Friday, Mar. 04, 1966

Coup of Convenience

The strange goings-on in Uganda last week presented a variation on Africa's current crop of coups. Uganda's gov ernment was overthrown all right, but not by military men. It was Prime Minister Milton Apollo Obote himself who seized full powers, and he did it, so he said, only to prevent another coup which was being planned against him.
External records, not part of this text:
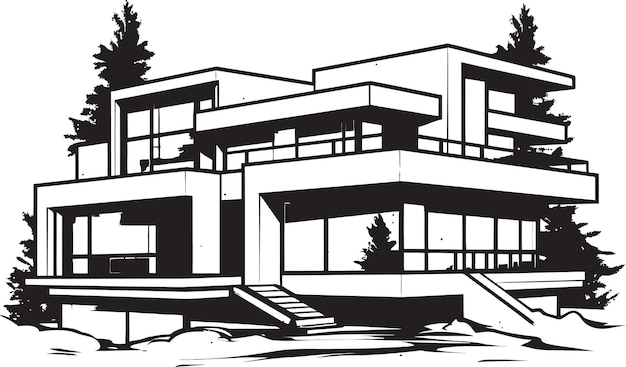 This screenshot has width=626, height=367. Identify the location of black and white outline of modern home. (332, 172). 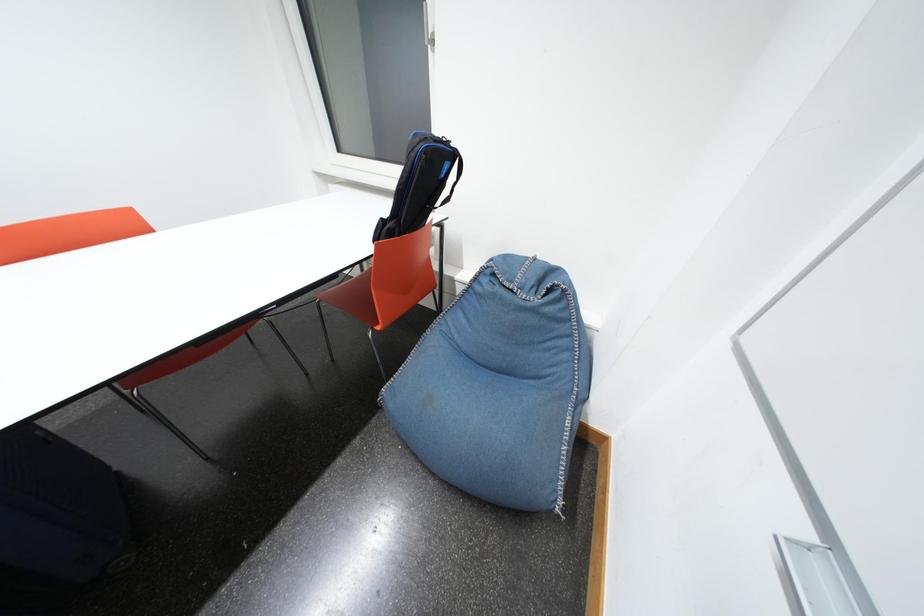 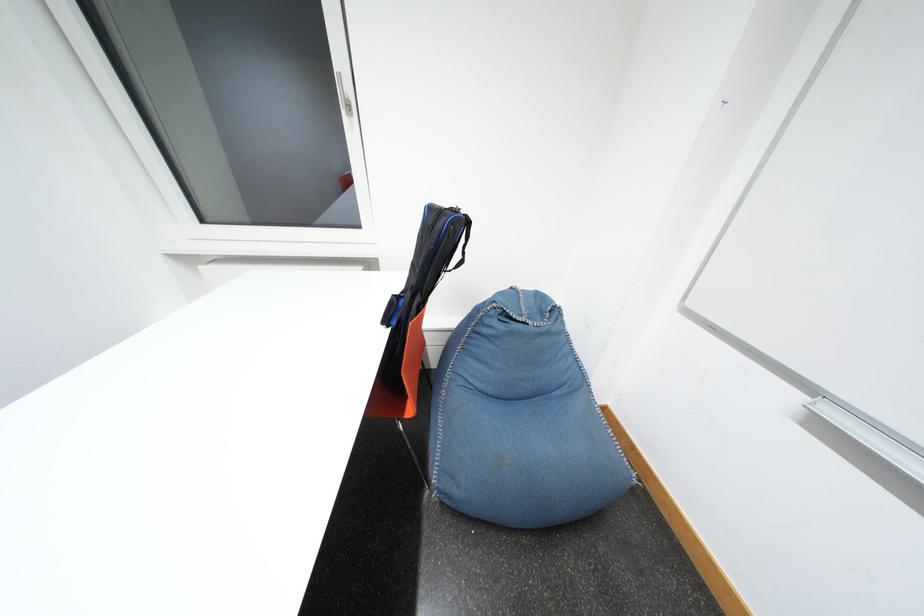 Question: Based on the continuous images, in which direction is the camera rotating? Reply with the corresponding letter.

Choices:
 (A) Left
 (B) Right
 (C) Up
 (D) Down

Answer: (B) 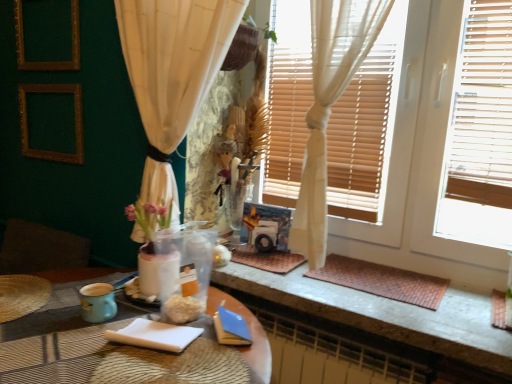 Question: Does teal ceramic mug at lower left have a greater width compared to white paper notepad at lower center?

Choices:
 (A) yes
 (B) no

Answer: (B)

Question: Does teal ceramic mug at lower left have a smaller size compared to white paper notepad at lower center?

Choices:
 (A) yes
 (B) no

Answer: (A)

Question: Is teal ceramic mug at lower left surrounding white paper notepad at lower center?

Choices:
 (A) yes
 (B) no

Answer: (B)

Question: Could you tell me if teal ceramic mug at lower left is facing white paper notepad at lower center?

Choices:
 (A) no
 (B) yes

Answer: (A)

Question: Is the surface of teal ceramic mug at lower left in direct contact with white paper notepad at lower center?

Choices:
 (A) yes
 (B) no

Answer: (B)

Question: Would you consider teal ceramic mug at lower left to be distant from white paper notepad at lower center?

Choices:
 (A) yes
 (B) no

Answer: (B)

Question: From the image's perspective, would you say white wood window frame at upper right is shown under teal ceramic mug at lower left?

Choices:
 (A) yes
 (B) no

Answer: (B)

Question: From the image's perspective, is white wood window frame at upper right on top of teal ceramic mug at lower left?

Choices:
 (A) yes
 (B) no

Answer: (A)

Question: Is white wood window frame at upper right at the left side of teal ceramic mug at lower left?

Choices:
 (A) no
 (B) yes

Answer: (A)

Question: Are white wood window frame at upper right and teal ceramic mug at lower left beside each other?

Choices:
 (A) yes
 (B) no

Answer: (B)

Question: Does white wood window frame at upper right have a lesser height compared to teal ceramic mug at lower left?

Choices:
 (A) yes
 (B) no

Answer: (B)

Question: Can you confirm if white wood window frame at upper right is taller than teal ceramic mug at lower left?

Choices:
 (A) yes
 (B) no

Answer: (A)

Question: Is brown woven mat at lower right at the right side of white wood window frame at upper right?

Choices:
 (A) no
 (B) yes

Answer: (B) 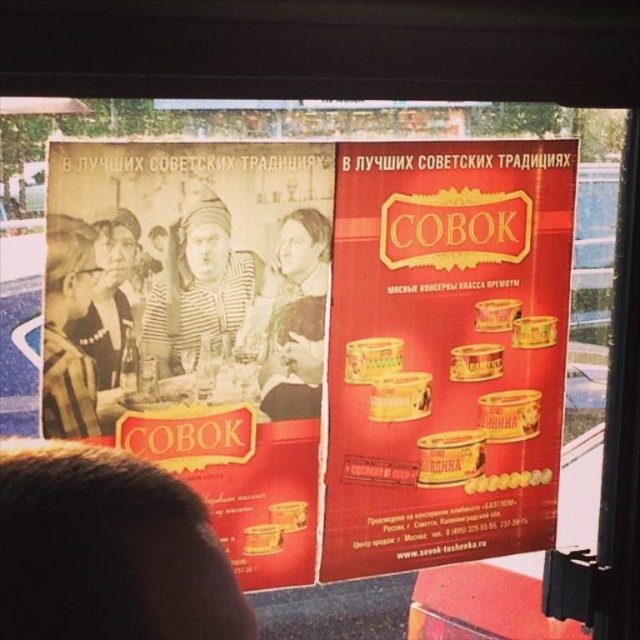 Question: Which point is farther to the camera?

Choices:
 (A) sepia paper poster at center
 (B) matte black headscarf at upper left

Answer: (B)

Question: Does matte black headscarf at upper left appear on the left side of matte black jacket at center?

Choices:
 (A) no
 (B) yes

Answer: (B)

Question: Considering the relative positions of matte black headscarf at upper left and matte black jacket at center in the image provided, where is matte black headscarf at upper left located with respect to matte black jacket at center?

Choices:
 (A) above
 (B) below

Answer: (A)

Question: Among these objects, which one is farthest from the camera?

Choices:
 (A) red matte can at center
 (B) sepia paper poster at center
 (C) matte black jacket at center
 (D) yellow matte can at lower right

Answer: (D)

Question: Estimate the real-world distances between objects in this image. Which object is closer to the matte black headscarf at upper left?

Choices:
 (A) red matte can at center
 (B) sepia paper poster at center

Answer: (B)

Question: Does matte black headscarf at upper left have a lesser width compared to yellow matte can at lower right?

Choices:
 (A) no
 (B) yes

Answer: (B) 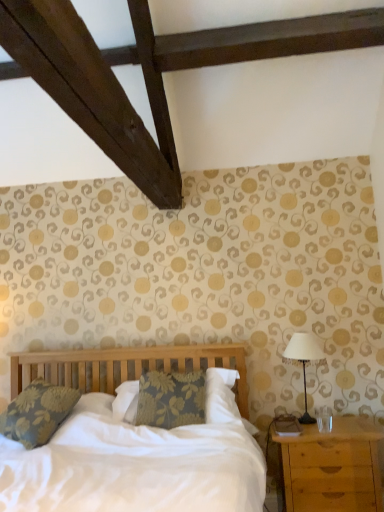 Question: Does floral fabric pillow at left have a smaller size compared to light brown wooden nightstand at lower right?

Choices:
 (A) no
 (B) yes

Answer: (B)

Question: Does floral fabric pillow at left have a lesser height compared to light brown wooden nightstand at lower right?

Choices:
 (A) no
 (B) yes

Answer: (B)

Question: From the image's perspective, does floral fabric pillow at left appear lower than light brown wooden nightstand at lower right?

Choices:
 (A) no
 (B) yes

Answer: (A)

Question: Does floral fabric pillow at left have a lesser width compared to light brown wooden nightstand at lower right?

Choices:
 (A) no
 (B) yes

Answer: (A)

Question: Does floral fabric pillow at left appear on the right side of light brown wooden nightstand at lower right?

Choices:
 (A) yes
 (B) no

Answer: (B)

Question: From the image's perspective, relative to metallic silver table lamp at right, is floral fabric pillow at left above or below?

Choices:
 (A) below
 (B) above

Answer: (A)

Question: Visually, is floral fabric pillow at left positioned to the left or to the right of metallic silver table lamp at right?

Choices:
 (A) left
 (B) right

Answer: (A)

Question: Is floral fabric pillow at left wider or thinner than metallic silver table lamp at right?

Choices:
 (A) wide
 (B) thin

Answer: (A)

Question: From their relative heights in the image, would you say floral fabric pillow at left is taller or shorter than metallic silver table lamp at right?

Choices:
 (A) short
 (B) tall

Answer: (A)

Question: In terms of width, does metallic silver table lamp at right look wider or thinner when compared to light brown wooden nightstand at lower right?

Choices:
 (A) thin
 (B) wide

Answer: (A)

Question: Is metallic silver table lamp at right inside the boundaries of light brown wooden nightstand at lower right, or outside?

Choices:
 (A) outside
 (B) inside

Answer: (A)

Question: Looking at the image, does metallic silver table lamp at right seem bigger or smaller compared to light brown wooden nightstand at lower right?

Choices:
 (A) small
 (B) big

Answer: (A)

Question: From their relative heights in the image, would you say metallic silver table lamp at right is taller or shorter than light brown wooden nightstand at lower right?

Choices:
 (A) short
 (B) tall

Answer: (A)

Question: From a real-world perspective, is floral fabric pillow at left physically located above or below light brown wooden nightstand at lower right?

Choices:
 (A) above
 (B) below

Answer: (A)

Question: Visually, is floral fabric pillow at left positioned to the left or to the right of light brown wooden nightstand at lower right?

Choices:
 (A) left
 (B) right

Answer: (A) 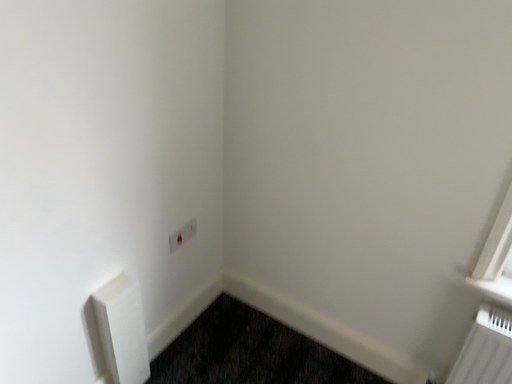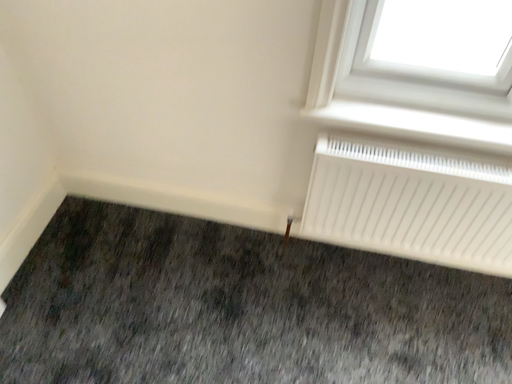 Question: Which way did the camera rotate in the video?

Choices:
 (A) rotated upward
 (B) rotated downward

Answer: (B) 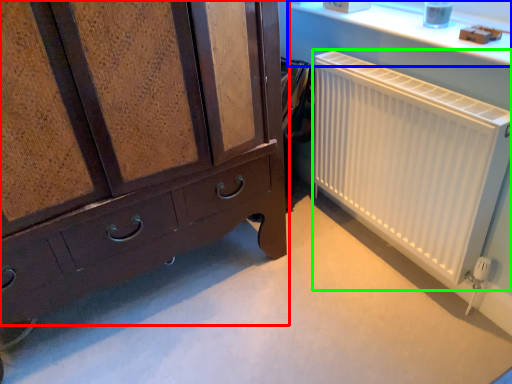 Question: Which object is the closest to the chest of drawers (highlighted by a red box)? Choose among these: window sill (highlighted by a blue box) or radiator (highlighted by a green box).

Choices:
 (A) window sill
 (B) radiator

Answer: (B) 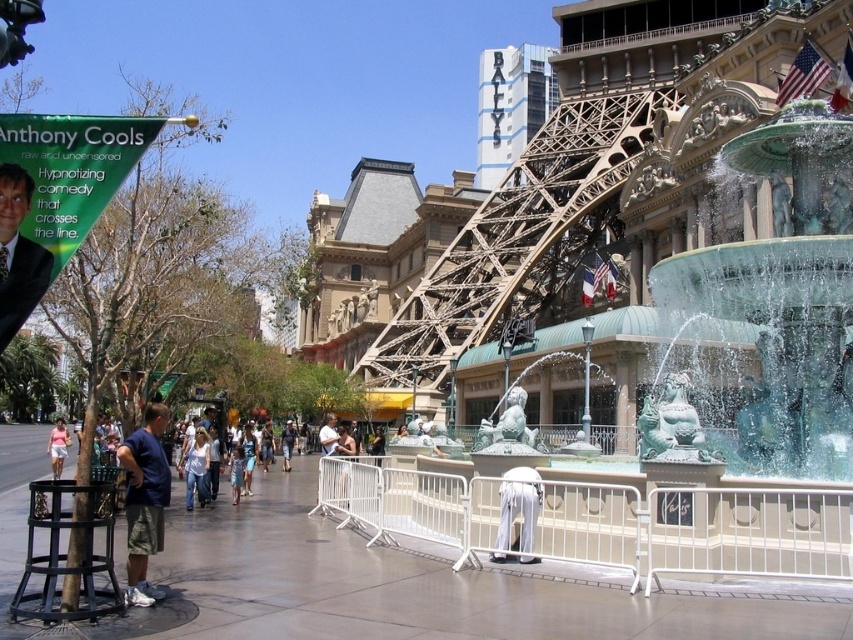 You are attending an event at the Paris Las Vegas hotel and see two guests dressed in the matte black suit at left and the light pink cotton shirt at center. Which guest is shorter?

The matte black suit at left is shorter than the light pink cotton shirt at center.

Based on the photo, you are a photographer standing at the Paris Las Vegas hotel. You notice the translucent glass fountain at center right and the light pink cotton shirt at center. Which object is higher in the scene?

The translucent glass fountain at center right is above the light pink cotton shirt at center, so it is higher in the scene. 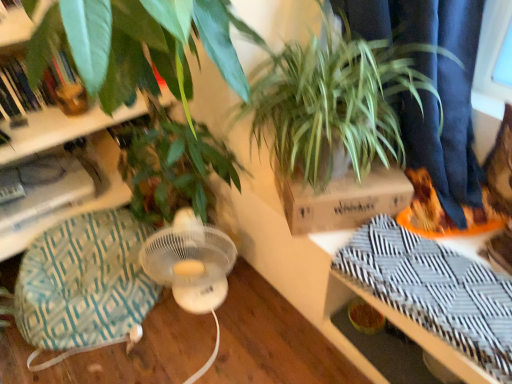 Question: Is green leafy plant at upper right at the left side of green woven swivel chair at lower left?

Choices:
 (A) yes
 (B) no

Answer: (B)

Question: Is green leafy plant at upper right positioned in front of green woven swivel chair at lower left?

Choices:
 (A) no
 (B) yes

Answer: (B)

Question: Considering the relative sizes of green leafy plant at upper right and green woven swivel chair at lower left in the image provided, is green leafy plant at upper right shorter than green woven swivel chair at lower left?

Choices:
 (A) no
 (B) yes

Answer: (A)

Question: From a real-world perspective, is green leafy plant at upper right beneath green woven swivel chair at lower left?

Choices:
 (A) no
 (B) yes

Answer: (A)

Question: Is green leafy plant at upper right positioned far away from green woven swivel chair at lower left?

Choices:
 (A) yes
 (B) no

Answer: (B)

Question: From their relative heights in the image, would you say green leafy plant at upper right is taller or shorter than orange matte shoe at right?

Choices:
 (A) tall
 (B) short

Answer: (A)

Question: From a real-world perspective, is green leafy plant at upper right positioned above or below orange matte shoe at right?

Choices:
 (A) below
 (B) above

Answer: (B)

Question: In the image, is green leafy plant at upper right positioned in front of or behind orange matte shoe at right?

Choices:
 (A) behind
 (B) front

Answer: (B)

Question: Does point (298, 115) appear closer or farther from the camera than point (486, 218)?

Choices:
 (A) closer
 (B) farther

Answer: (A)

Question: Visually, is green leafy plant at upper right positioned to the left or to the right of green woven swivel chair at lower left?

Choices:
 (A) left
 (B) right

Answer: (B)

Question: From a real-world perspective, is green leafy plant at upper right positioned above or below green woven swivel chair at lower left?

Choices:
 (A) below
 (B) above

Answer: (B)

Question: Relative to green woven swivel chair at lower left, is green leafy plant at upper right in front or behind?

Choices:
 (A) behind
 (B) front

Answer: (B)

Question: From the image's perspective, relative to green woven swivel chair at lower left, is green leafy plant at upper right above or below?

Choices:
 (A) above
 (B) below

Answer: (A)

Question: Is orange matte shoe at right inside the boundaries of brown cardboard box at upper center, or outside?

Choices:
 (A) inside
 (B) outside

Answer: (B)

Question: Considering the positions of orange matte shoe at right and brown cardboard box at upper center in the image, is orange matte shoe at right wider or thinner than brown cardboard box at upper center?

Obote has long nursed an ambition to do away with the political opposition and run Uganda on a one-party basis under the domination of his fellow Nilotic tribesmen of the north. Trouble is that a split recently began developing even in his own Uganda People's Congress, caused by a group of Bantu Cabinet ministers determined to resist control by the northerners. The split widened last month when the anti-Obote faction supported the charge in Parliament by an opposition party leader that the Prime Minister, two of his ministers, and the deputy army commander had illegally shared a $325,000 windfall that was captured from Simba rebels by Uganda troopers during the 1964-65 Congo rebellion. At first, Obote agreed to set up a judicial panel to investigate the charge. But before the judges could convene, Obote took matters into his own hands. Ordering the arrest of five of his ministers, Obote had them dragged screaming and kicking from a Cabinet session by members of his personal 500-man police force. Next he suspended the constitution and began broadcasting wild stories about internal intrigues and the threat of invasion by foreign troops.

Obote's actions caused deep divisions among Uganda's 8,000,000 people. His political opposition refused to be intimidated. "It is the duty of all Ugandians to protect the constitution and to die for it, if necessary," cried Kabaka Yekka Party Leader Daudi Ocheng. "Once the constitution is broken, the rule of the jungle takes over." Actually, whether there was to be any dying appeared to be up to the four-battalion army. So far, its loyalty seemed badly split between Obote and the figurehead chief of state, Sir Edward ("Freddy") Mutesa, 42, who is the Kabaka, hereditary ruler of Buganda kingdom, most powerful of Uganda's four regions.